Not All Divorces Have to End Up in Court

In my almost 28 years on the bench — most of which I spent presiding over family matters in theiStock_000003599230XSmall02 Circuit Court of Lake County in Waukegan —  I had a front-row seat for an amazing display of human nature. I met families in crisis, parents in stress, and children in trouble. They arrived in my courtroom with troubling stories of conflict, loss, disappointment, sadness, anger and grief.

I listened to their stories, sorted out their issues, ruled on their motions, heard their evidence at trial, and entered orders awarding custody, dividing property, setting child support, and establishing maintenance. Over the years I believe I developed the ability to see the middle ground in a dispute and to grasp the heart of the issues presented to me. My objective was to help the parties resolve disputes without extensive — and expensive — litigation.

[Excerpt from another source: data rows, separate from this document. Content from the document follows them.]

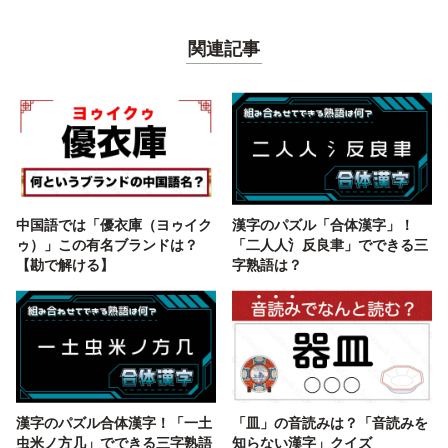
関連記事
中国語では「優衣庫（ヨゥイク
漢字のパズル「合体漢字」！
ゥ）」この有名ブランドは？
「二人人氵反良聿」でできる三
【勘で解ける】
字熟語は？
漢字のパズル合体漢字！「一土
「皿」の音読みは？「音読みを
虫米ノ方几」でできる三字熟語
知らない漢字」クイズ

Now that I have left the bench and entered private practice, the pain my clients experience when restructuring a family through litigation is even more apparent. It is therefore my goal to use my experience as a judge to help people ease their pain and reduce their cost by informing them on options to resolve their disputes through an alternative to litigation, including the process of mediation.

What is mediation?
Mediation is basically a process of negotiation with the assistance of a professional but neutral advisor. The purpose is to help the parties determine their priorities, communicate effectively, and identify reasonable and mutually acceptable options to resolve their dispute.

When is mediation appropriate?
Mediation works well for people who are emotionally capable of communicating with each other and who realize the advantages of avoiding costly litigation. The parties must first be able to identify and agree upon what issues are in dispute. They must be willing to compromise to reach a resolution. And they must be prepared to accept that a mediated settlement will allow them to determine the outcome rather than having a decision imposed on them through stressful litigation and the court.

When is mediation not recommended?
Mediation is not appropriate in all cases. When personality disorders, substance abuse, or domestic violence are present in a relationship, mediation is often impossible. It is also not appropriate when the parties are in heated conflict, are unable to act in good faith, or fail to fully disclose the relevant issues and their true assets.

Are there other options?
In cases where mediation is unlikely to succeed, litigation in a courtroom remains as a common alternative. However, many parties may benefit from a third option, what is known as Collaborative Law. In the collaborative process, each party retains an attorney who agrees to manage the case without court involvement. The attorneys assemble teams that may include financial experts and mental health professionals, and they work together to help divorcing couples reach a settlement out of court. If the collaborative process fails, and mediation is not seen as an option, the parties are free to pursue a litigated resolution.

Divorce is difficult. However, you can minimize the emotional and financial cost by selecting the process that is best for your family. If you and your spouse can be civil with each other, and if your goal is a fair settlement, mediation is a highly valuable process that can help both parties move forward in their new circumstances with a fresh and positive attitude.